Adobe may be getting kicked around a lot these days, but Photoshop CS 5 is still pretty great. Sure, it could cost a lot less and could do with a more user-friendly UI, but if you're doing serious work with images, Photoshop still rules. The new Content-Aware Fill feature alone is almost enough to merit an upgrade from CS4.




Rogue Amoeba makes some really strong Mac audio software. Its Fission audio editing program is terrific. Apple's GarageBand has its uses, but Fission feels snappier and is much easier to use for editing sound. As an extra bonus, Fission makes it easy to save sound snippets as ringtones.




Time Machine, the backup software that Apple includes with Mac OS X, is a good start. But if you really want to guard against a file-wrecking disaster, you need off-site storage. Mozy gives you unlimited storage for just under $55 per year. It's the best insurance you can buy for your bytes and bits.

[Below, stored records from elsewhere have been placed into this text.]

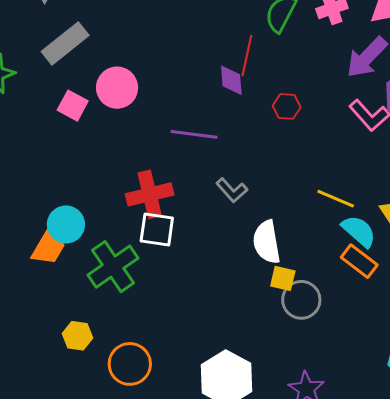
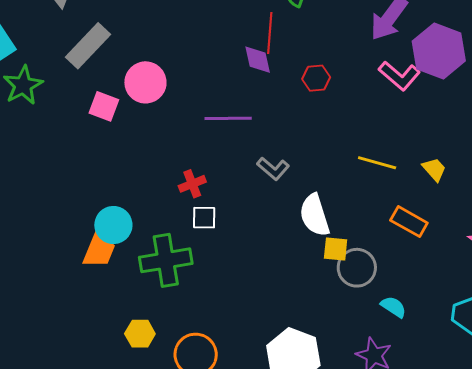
red cross: (150, 194) -> (192, 184), size x0.6
white square: (157, 230) -> (204, 218), size x0.7
cyan semicircle: (359, 231) -> (393, 307), moved, size x0.7
green cross: (113, 267) -> (166, 260), turned 33

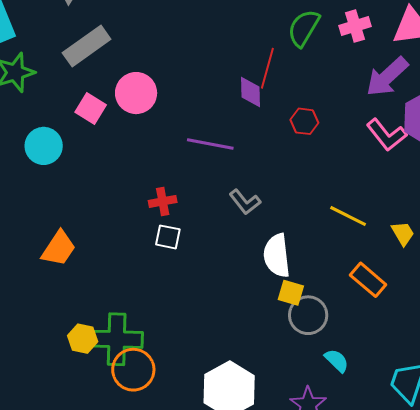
cyan circle: (113, 225) -> (44, 146), moved
green cross: (166, 260) -> (117, 339), moved

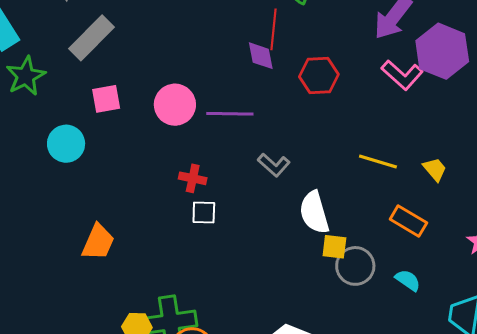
pink circle: (136, 93) -> (175, 105), moved
pink square: (91, 109) -> (106, 99), turned -32
red hexagon: (304, 121) -> (319, 75), size x1.4
red cross: (163, 201) -> (193, 178), turned 32
cyan semicircle: (337, 361) -> (408, 280), moved

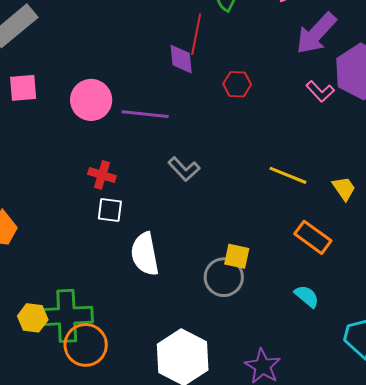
red hexagon: (319, 75) -> (237, 84), size x0.7
pink L-shape: (402, 75) -> (320, 91), size x0.7
white semicircle: (314, 212) -> (145, 254), moved
gray circle: (355, 266) -> (224, 277), moved

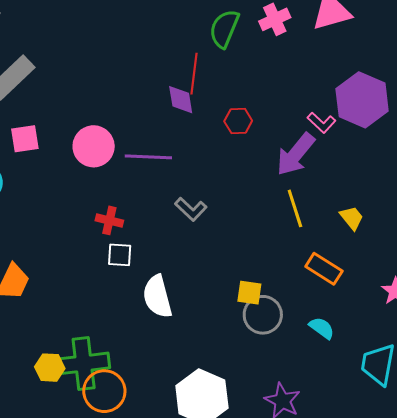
purple arrow: (316, 33) -> (295, 154), moved
yellow line: (288, 175) -> (295, 208), turned 54
gray circle: (224, 277) -> (263, 315), moved

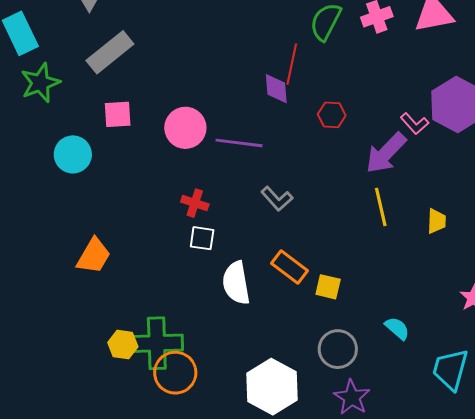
yellow trapezoid: (352, 218) -> (436, 221), turned 36
orange rectangle: (324, 269) -> (289, 267), moved
gray circle: (263, 315) -> (338, 349), moved

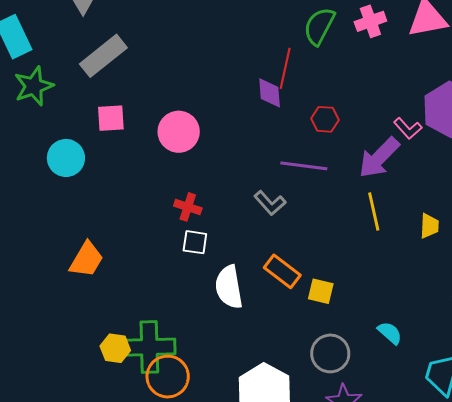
purple line: (239, 143) -> (304, 166), moved

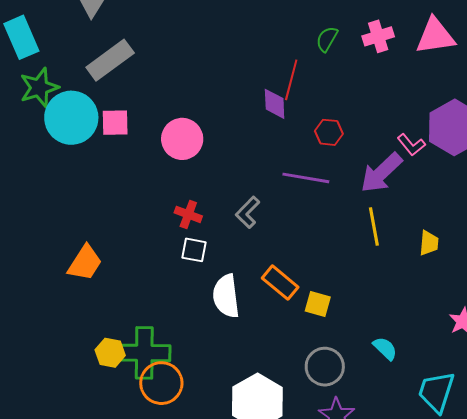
green semicircle: (319, 26) -> (327, 39), size x0.7
cyan circle: (66, 158) -> (71, 118), moved, size x1.4
gray L-shape: (270, 203) -> (248, 212), moved, turned 84

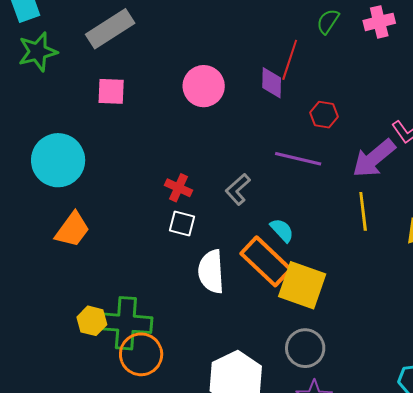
cyan circle: (71, 118) -> (58, 160), moved
pink circle: (182, 139) -> (204, 86), moved
orange rectangle: (280, 283) -> (266, 261), size x1.4
yellow square: (318, 304) -> (302, 285), size x1.8
cyan semicircle: (385, 348) -> (282, 230), moved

One thing that Time Machine doesn't do is make your backup disk bootable. SuperDuper! is a great little backup program that will create and maintain a bootable backup of your main hard disk. This is more useful than it might seem -- if you primary boot disk dies, you'll be glad you can just switch to a mirror image.

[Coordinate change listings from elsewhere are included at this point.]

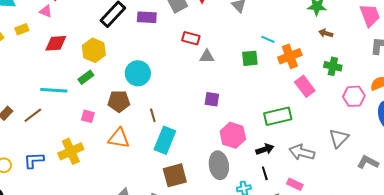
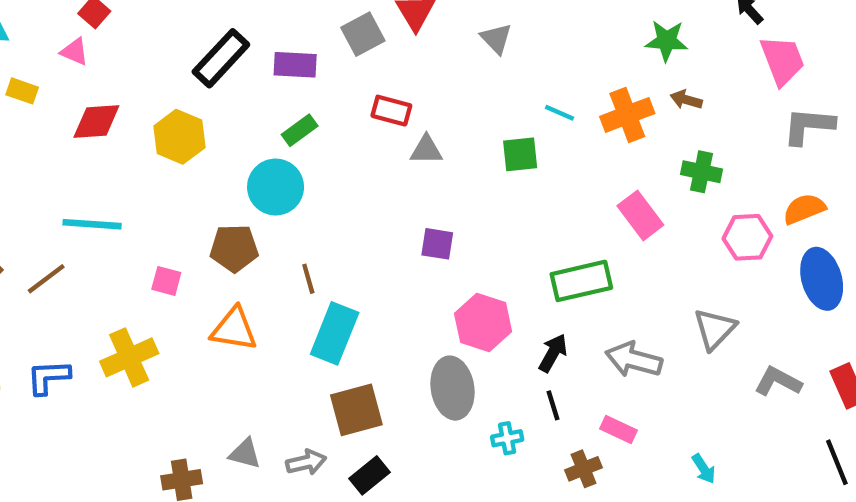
yellow rectangle: (22, 29) -> (22, 91), turned 40
orange cross: (290, 56) -> (627, 115), moved
green rectangle: (86, 77) -> (300, 130), moved
black arrow: (265, 149) -> (553, 353), turned -42

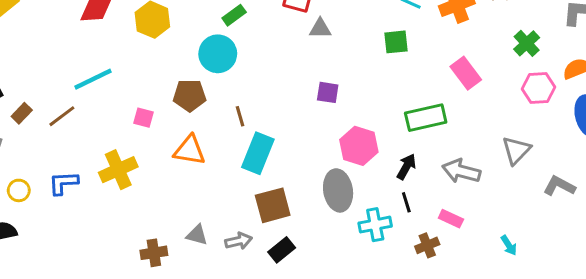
green square: (520, 154) -> (396, 42), moved
green cross: (702, 172) -> (527, 43), moved, turned 35
cyan line: (92, 224) -> (93, 79), turned -30
cyan cross: (507, 438) -> (375, 225), size x1.5

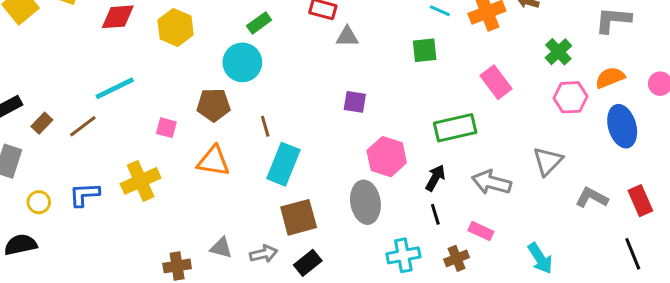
cyan cross: (375, 225) -> (403, 255), moved
cyan arrow: (509, 245) -> (540, 258), size x1.5

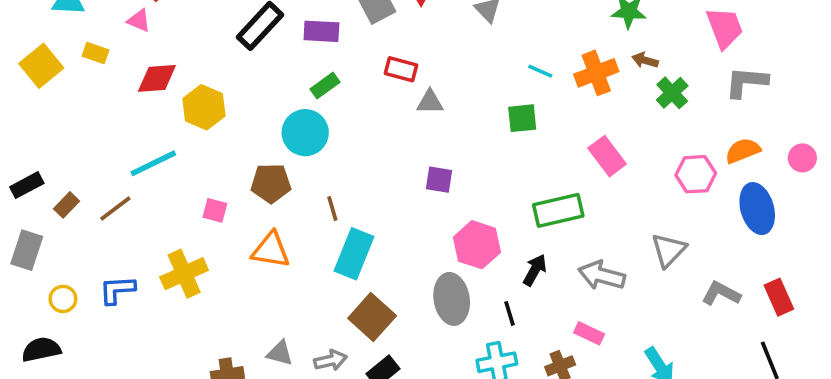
yellow hexagon: (176, 27) -> (204, 107), moved
green cross: (558, 52) -> (672, 93), moved
black line: (435, 214) -> (509, 313), moved
brown square: (299, 217) -> (372, 317), turned -33

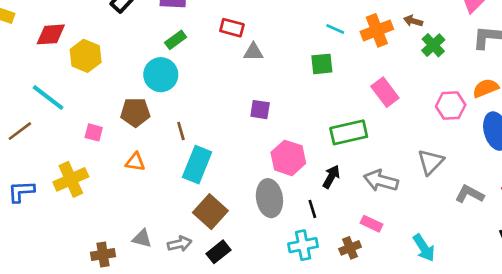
cyan line: (153, 163) -> (48, 97), turned 63
orange triangle: (271, 250) -> (135, 162), size x0.7

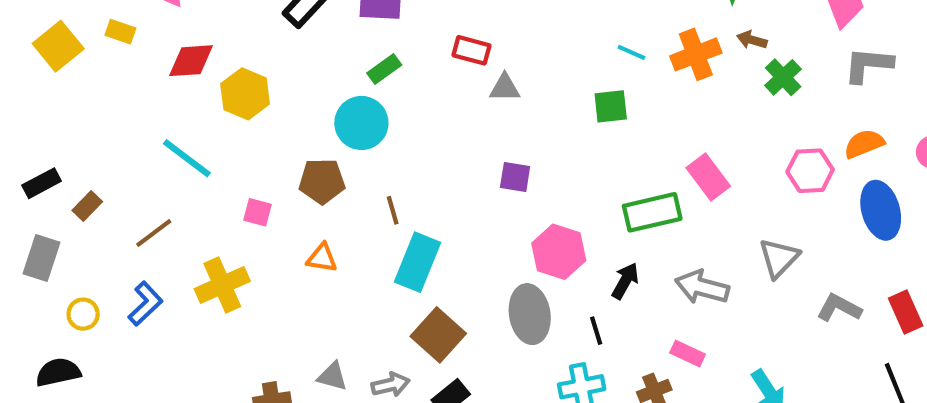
pink rectangle: (385, 92) -> (708, 177), moved
brown line: (20, 131) -> (154, 233), moved
blue L-shape: (21, 191) -> (145, 304), turned 140

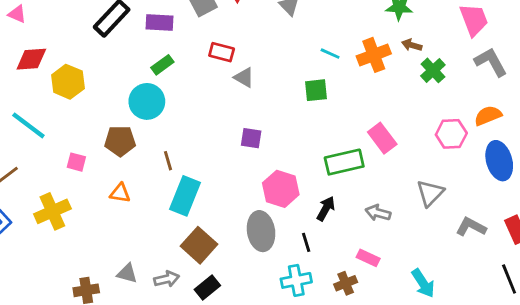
gray L-shape: (868, 65) -> (491, 62), turned 56
gray triangle: (505, 88) -> (244, 77), turned 30
gray arrow: (702, 287) -> (378, 213), size x0.7

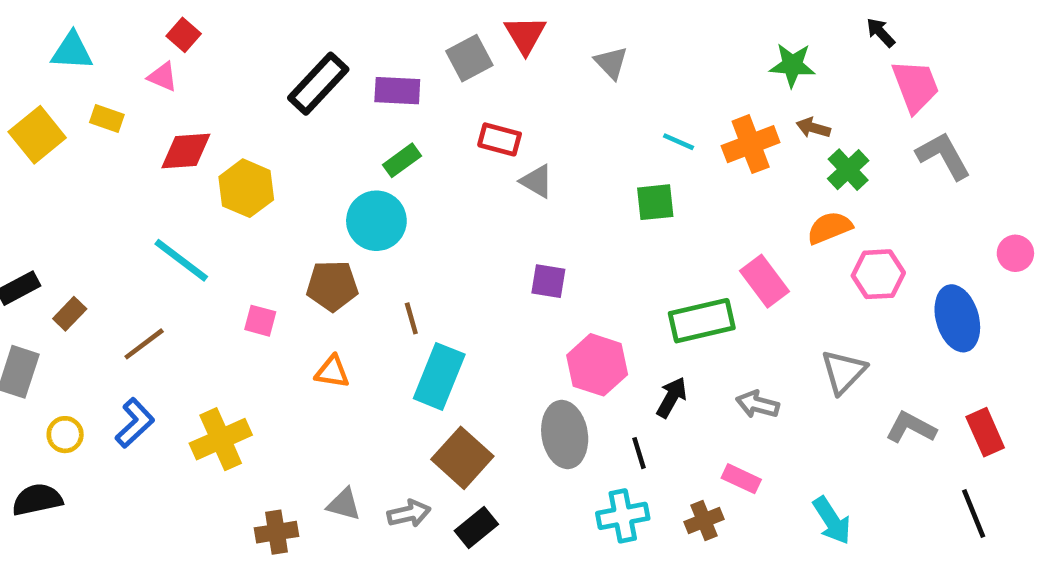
orange semicircle: (488, 116) -> (830, 228), moved
yellow cross: (52, 211) -> (221, 439), moved

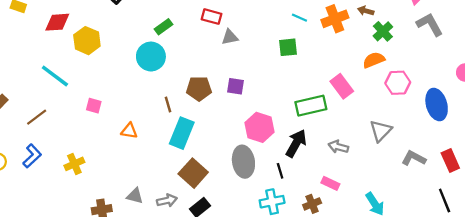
gray triangle: (537, 181) -> (230, 37), turned -42
brown pentagon: (332, 286) -> (199, 89), moved
black arrow: (672, 397) -> (296, 143), size x1.4
yellow cross: (221, 439) -> (74, 164), size x0.7

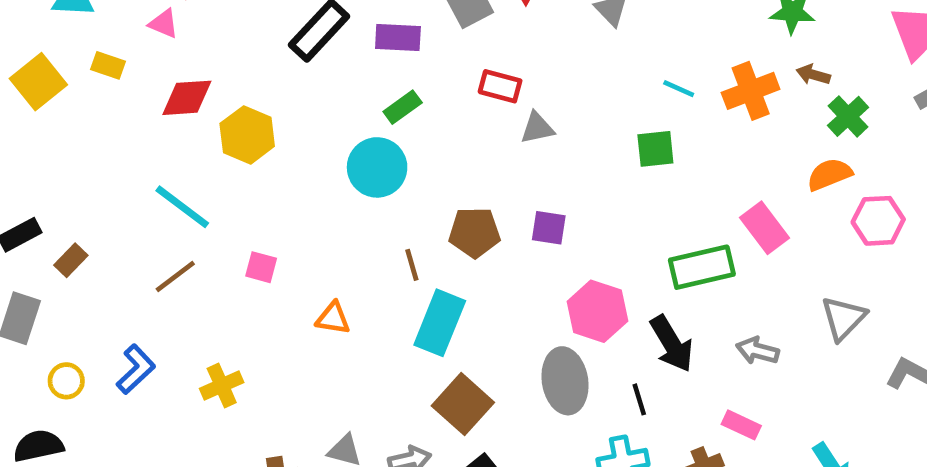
brown line: (37, 117) -> (175, 276), moved
black arrow: (296, 143) -> (672, 344), turned 120

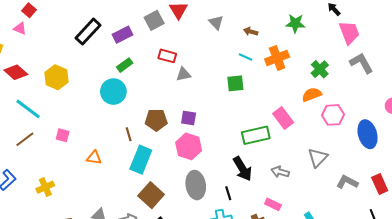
purple rectangle: (398, 38) -> (123, 35), turned -30
brown arrow: (813, 75) -> (251, 32), moved
red diamond: (187, 98) -> (16, 72), moved, turned 45
pink hexagon: (597, 311) -> (189, 146), moved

There are quite a few good text editors for the Mac. MacroMate's TextMate tops our list. It comes with useful bundles designed for work in specific programming or markup languages. It works well with Transmit. And it supports macros and all sorts of customizations. It's simple enough to use, but deep enough to satisfy the pickiest programmers.




So you're planning to take a trip. Why not take your DVDs with you on your iPhone? Just download a copy of HandBrake -- it's free -- and burn copies of your favorite DVDs to your computer. Drag the files into iTunes, sync, and you've got a portable movie library.




You might think a browser is enough for managing remote files, but Transmit is far better. It's fast, intuitive, and speaks a variety of protocols beyond FTP, such as SFTP, WebDAV and Amazon S3. It can synchronize files across servers and it's scriptable via AppleScript.




Programming mobile applications isn't easy, particularly in the case of games. Ansca Mobile's Corona strikes the right balance between ease of use and power. The forthcoming Corona Game Edition, in alpha testing as of early July, adds support for a physics engine. It's not the right tool for major studio 3D game project, but for 2D mobile games -- the sort you might have used Flash for had Apple CEO Steve Jobs not warned you against it -- Corona can put your project on iPods, iPads, iPhones and Android phones faster than you'd expect.




You spend most of your time using a Web browser more likely than not, so pick the best. Sorry Safari 5, your extension center doesn't launch until later this year. Firefox 4 Beta 1, you're just not stable or complete enough. Opera and IE...keep trying. For the moment, Chrome is where it's at, in terms of speed, stability and extensibility.